Tigers4Ever Anti-Poaching Patrollers on Bicycles provided by us to make getting around the forest safer and quicker

97% of the global wild tiger population has been lost in 100 years. Fewer than 5574 remain so it’s vital we protect them and their precious habitat. Seventy percent (3167) of all wild tigers are in India. Poachers have jeopardised future wild tiger survival for decades with snares and traps camouflaged along tiger trails. Our Anti-Poaching Patrols aim to eradicate snares around Bandhavgarh so tigers can walk safely, and to educate local communities to foster positive attitudes towards tigers and other wildlife.
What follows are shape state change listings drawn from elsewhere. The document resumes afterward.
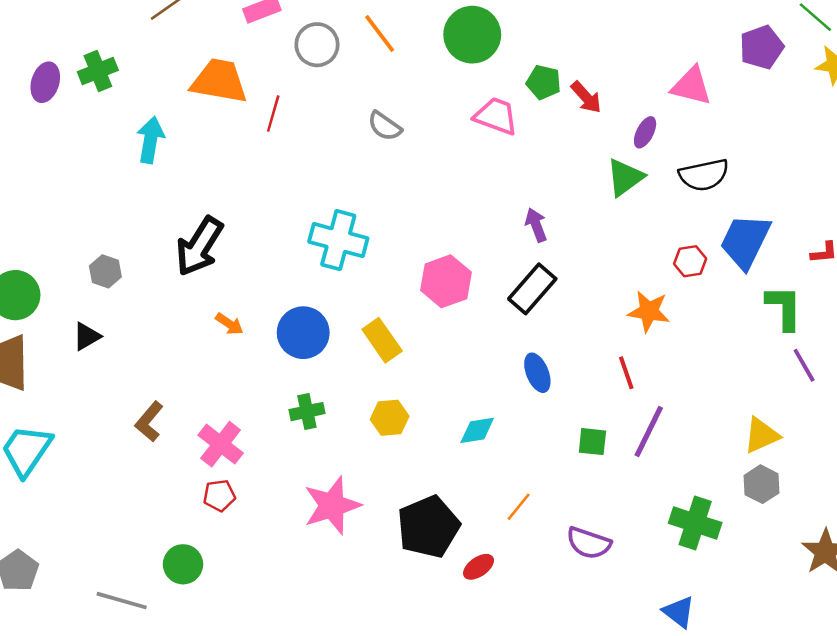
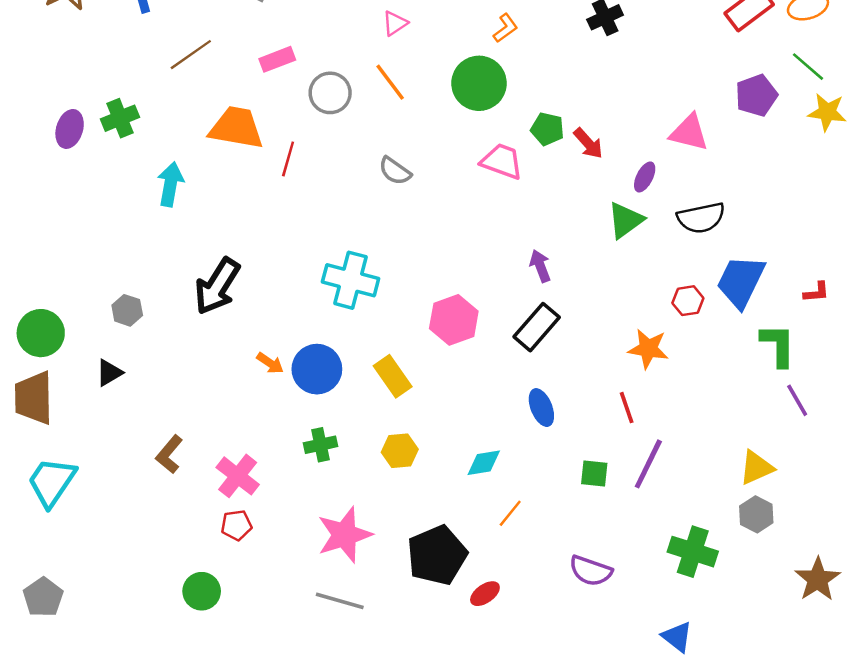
orange arrow: (229, 324) -> (270, 363), moved
orange line: (519, 507) -> (510, 513), moved
gray line: (122, 601) -> (340, 601), moved

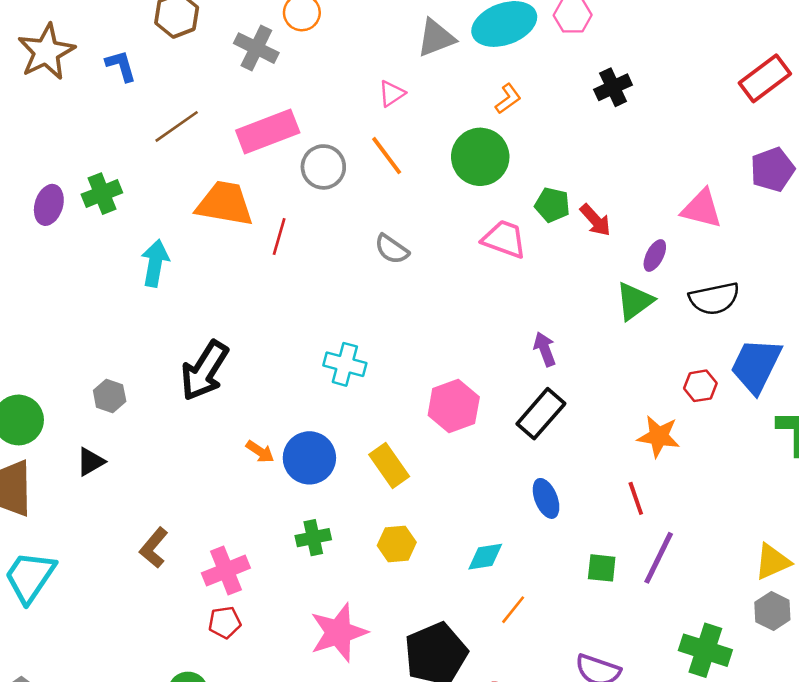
pink rectangle: (277, 59) -> (268, 132), size x1.6
cyan cross: (351, 280) -> (345, 364), size x0.7
pink cross: (238, 476) -> (226, 571), turned 30

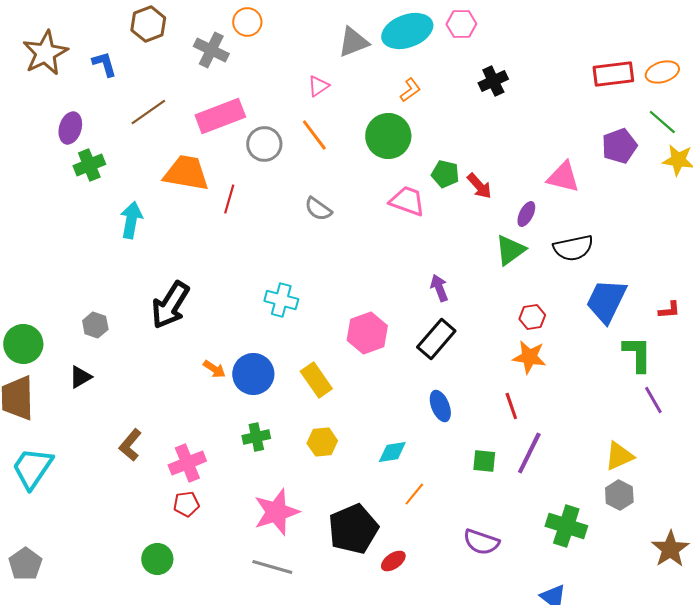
red rectangle: (765, 78) -> (613, 74), turned 30
purple ellipse: (49, 205) -> (70, 128), moved
red hexagon: (700, 386) -> (532, 317), moved

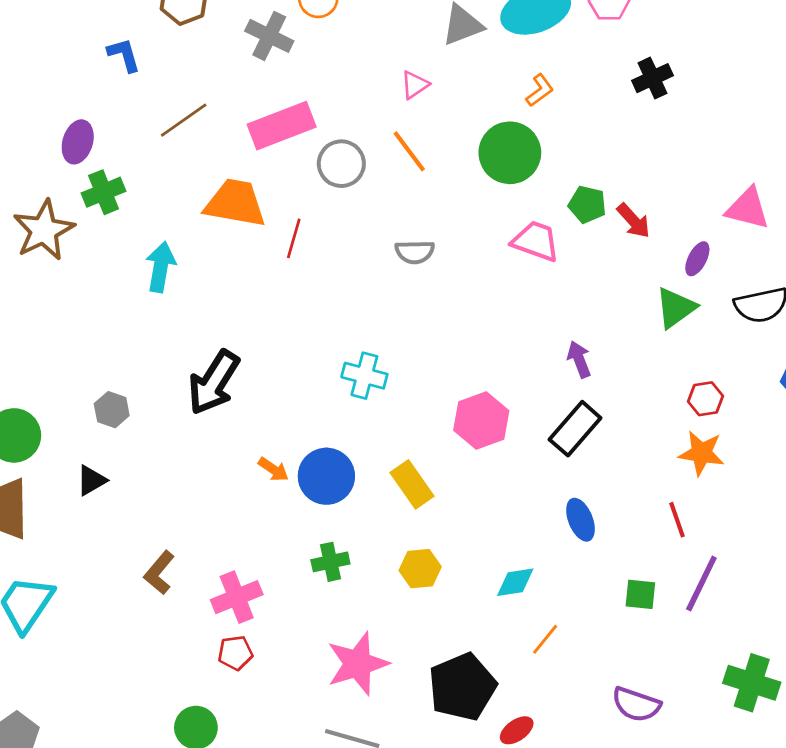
brown star: (45, 53) -> (44, 230), moved
gray semicircle: (318, 209) -> (415, 252), turned -36

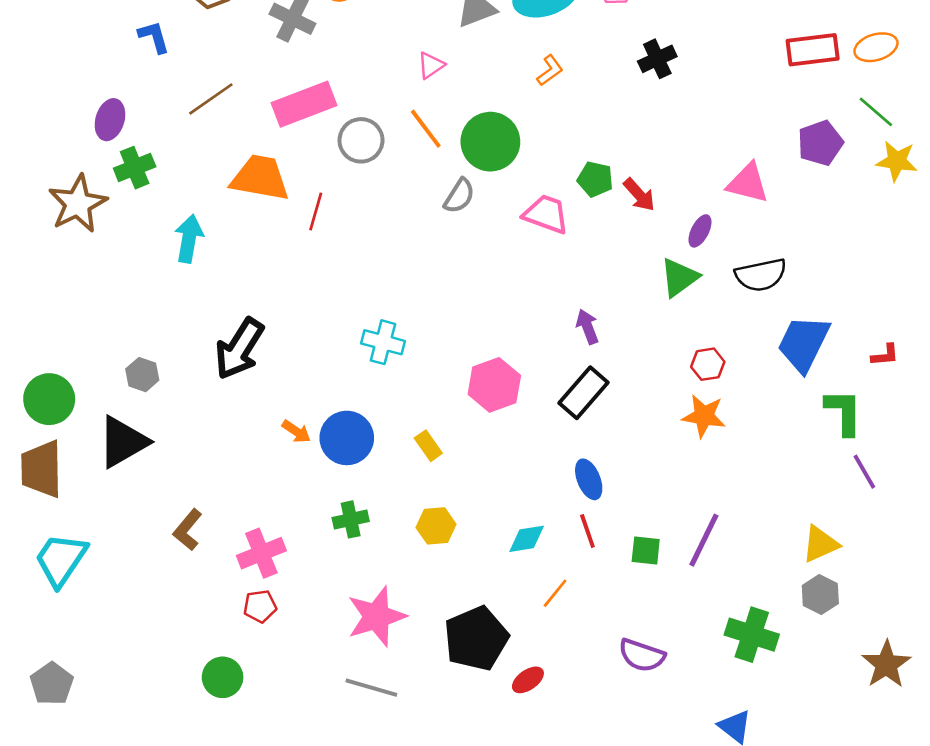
green circle: (510, 153) -> (490, 142), moved
gray semicircle: (415, 252) -> (459, 196), moved, turned -57
black triangle: (91, 480) -> (123, 442), size x1.8
yellow rectangle: (412, 484) -> (428, 446), size x0.7
red line: (677, 520) -> (587, 531), moved

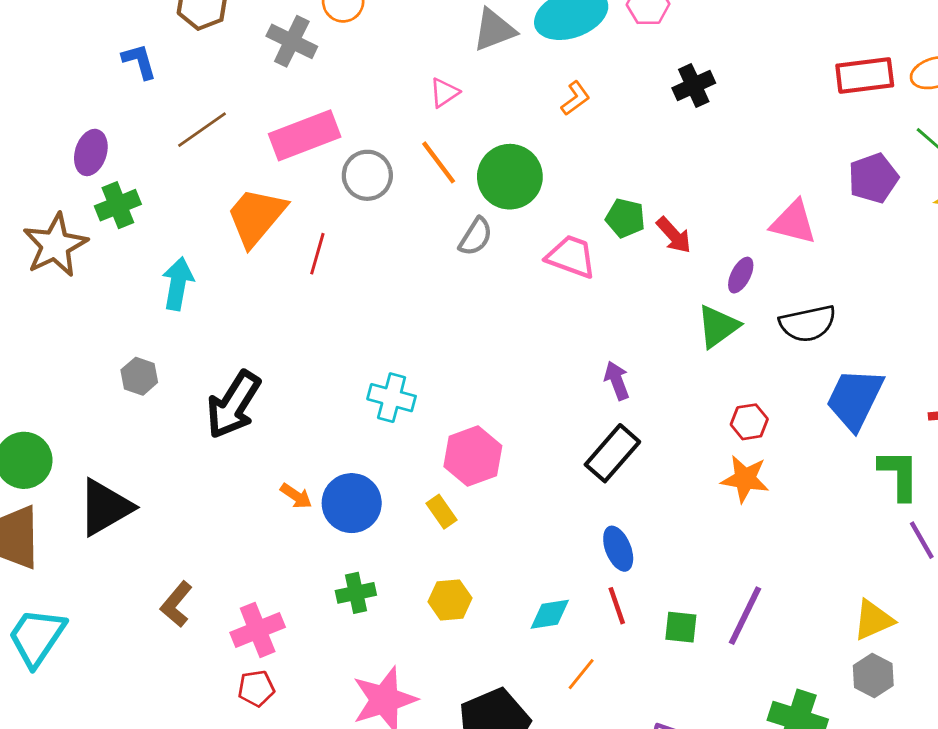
orange trapezoid: (260, 178) -> (256, 217), turned -60
gray hexagon: (142, 375) -> (139, 376), moved
pink hexagon: (494, 385) -> (473, 456), moved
The world’s wild tigers and their forest habitats are under threat. Protected Tiger Reserves are surrounded by buffer zones, intended to define the boundaries of the burgeoning human population. Frequent wild animal movement leads to human-animal conflict in the buffers, where poachers focus laying their wire snares along tiger trails. In the last fifty years, Bandhavgarh lost many tigers in poachers’ snares and to retaliatory poisoning. In 2023 the number of wild tigers which have died in India has reached a 15 year high. If poaching isn’t halted it will devastate all wild tiger populations and threaten their long-term survival.


Our anti-poaching patrols protect wild tigers in the buffer forests around Bandhavgarh, in areas where historically poaching and poisoning were rife, removing snares so tigers can walk the forests safely. Our patrols help to eliminate other illicit activities in buffer forests including logging/resource harvesting. Eliminating illicit activities reduces the impact on precious tiger habitat. Our work with local communities helps change attitudes towards poaching and further support the long-term survival of wild tigers

Long-Term Impact

Bandhavgarh has one of the highest densities of wild tigers in India, a country where forests and wildlife are disappearing at an alarming rate. Our patrols have achieved a 98% reduction in tiger deaths from poaching and poisoning in just 8.5 years. Maintaining a positive impact by continuing patrolling is key to the long-term survival of wild tigers; whilst educating and employing local people helps to relieve poverty.